Atlanta Attorney Sentenced in Syndicated Conservation Easement Tax Scheme
A Georgia attorney was sentenced today to 16 months in prison for obstructing the IRS in connection with his participation in the promotion of abusive syndicated conservation easement tax shelters.
The following is according to court documents and statements made in court: Vi Bui was an attorney and partner at Sinnott & Co., an Atlanta-based company. Beginning at least in 2012 and continuing through at least May 2020, Bui participated in a scheme to defraud the IRS by organizing, marketing, implementing, and selling illegal syndicated conservation easement tax shelters created and organized by co-conspirators Jack Fisher, James Sinnott, and others. Fisher and Sinnott were convicted at trial for their involvement in the scheme, and in January 2024, they were sentenced to 25 and 23 years in prison, respectively.
The scheme entailed the creation of partnerships that purchased land and land-owning companies and then donated conservation easements over that land or the land itself. Appraisers generated fraudulent and inflated appraisals of the conservation easements. The partnerships then claimed a charitable contribution tax deduction based on the inflated value of the conservation easement, resulting in a fraudulent tax deduction flowing to the wealthy clients who purchased units in the partnership. Many of these clients joined the tax shelters after the donation of the interest in land and after the end of the relevant tax year. Bui knew that in order to make it appear that the participants had timely purchased their units in the tax shelters, Fisher, Sinnott, and others backdated and instructed others to backdate documents, including subscription agreements, checks, and other documents.
Bui anticipated that the syndicated conservation easement transactions would be audited. In order to deceive the IRS, Bui and others took steps to make the partnerships appear as legitimate real estate development companies.
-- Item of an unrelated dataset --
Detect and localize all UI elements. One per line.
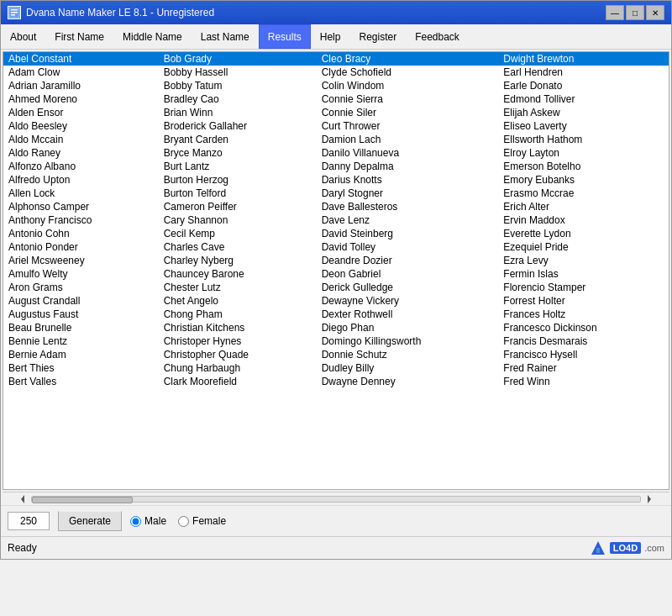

They created and disseminated lengthy documents disguising the true nature of the transaction, instituted sham “votes” for what to do with the land that the partnership owned despite knowing that outcome was predetermined, and falsified paperwork such as appraisals and subscription agreements.
In one instance, when investigators conducted an undercover operation in 2018, Bui, believing that the IRS was auditing an individual’s tax returns, prepared false documents related to a 2014 syndicated conservation easement tax shelter with the intent to make it appear that the documents were executed before the purported donation of the conservation easement in 2014 and before the 2014 tax returns had been filed.
Bui earned substantial income for his role in the illegal scheme. He also used the fraudulent tax shelters to evade his own taxes, filing false personal tax returns from 2013 through 2018 that claimed false tax deductions from the illegal syndicated conservation easement tax shelters.
In addition to his prison sentence, U.S. District Court Chief Judge Timothy C. Batten Sr. for the Northern District of Georgia ordered Bui to serve one year of supervised release and to pay $8,250,244 in total restitution to the IRS.
Acting Deputy Assistant Attorney General Karen E. Kelly of the Justice Department’s Tax Division and U.S. Attorney Theodore S. Hertzberg for the Northern District of Georgia made the announcement. They also thanked the U.S. Attorney’s Office for the Western District of North Carolina for their assistance in the investigation of this matter.
IRS Criminal Investigation and the U.S. Postal Inspection Service investigated the case.
Senior Litigation Counsel Richard M. Rolwing, and Trial Attorneys Parker Tobin, Jessica Kraft, and Nicholas Schilling of the Tax Division prosecuted the case, with support from Assistant U.S. Attorney Samir Kaushal for the Northern District of Georgia.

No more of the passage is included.